Doctor is surely ignorant of how his substitute question reveals lowered expectations.  I don’t think he was aware of the disrespect shown to Addie by replacing this question with the other.  I’m sure his intentions were good, but I can’t help but feel those intentions took me and my potential feelings into account, rather than Addie, her actual feelings, or who she is as a person.   Are we, Addie and her family, only to hope for a placid life void of cruelty?  Is that what we’re to reach for?  That kids (and one day her adult peers) smile down on her and pat her head?  As long as nobody is mean to my daughter, we’re doing the best to be hoped for?

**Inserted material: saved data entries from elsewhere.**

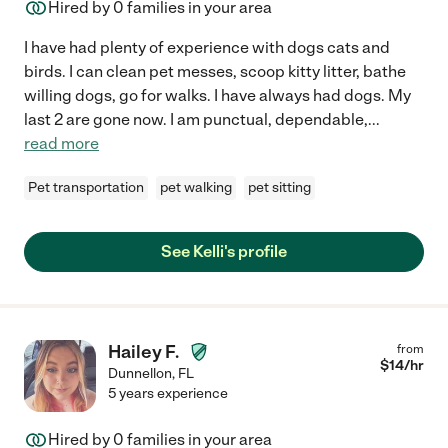
Hired by
0
families in your area
I have had plenty of experience with dogs cats and
birds. I can clean pet messes, scoop kitty litter, bathe
willing dogs, go for walks. I have always had dogs. My
last 2 are gone now. I am punctual, dependable,
...
read more
Pet transportation
pet walking
pet sitting
See Kelli's profile
Hailey F.
from
$
14
/hr
Dunnellon
,
FL
5 years experience
Hired by
0
families in your area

Good intentions need to mean leaving the questions as they are for my kid with differences.   A Doctor should be capable of conceiving of the possibility that social connection is as probable for Addie as for any other 7 year old.  

My daughter does have friends.  She even has a fair number of friends.  She would answer as much if she were asked.  She might even name some friends, who she sits with at lunch, who her reading buddies are, who came over, whose house she’s visited, who came to her party, whose party she’s gone to, who she shares secrets with, who likes to swim as much as she does, who she’s in Girl Scouts with, who makes her laugh, who she makes laugh, who needs a pat on the back sometimes, who celebrates victories with her, who she gets in trouble with…

If her answer were different, if she answered that she did not have friends, I would then be signaled that her teachers and I have been remiss in facilitating friendships. It would be my wake up call. 

But the question went unasked.

Yes, Doctor.  She has friends.  For Addie, that is an area of significant good health.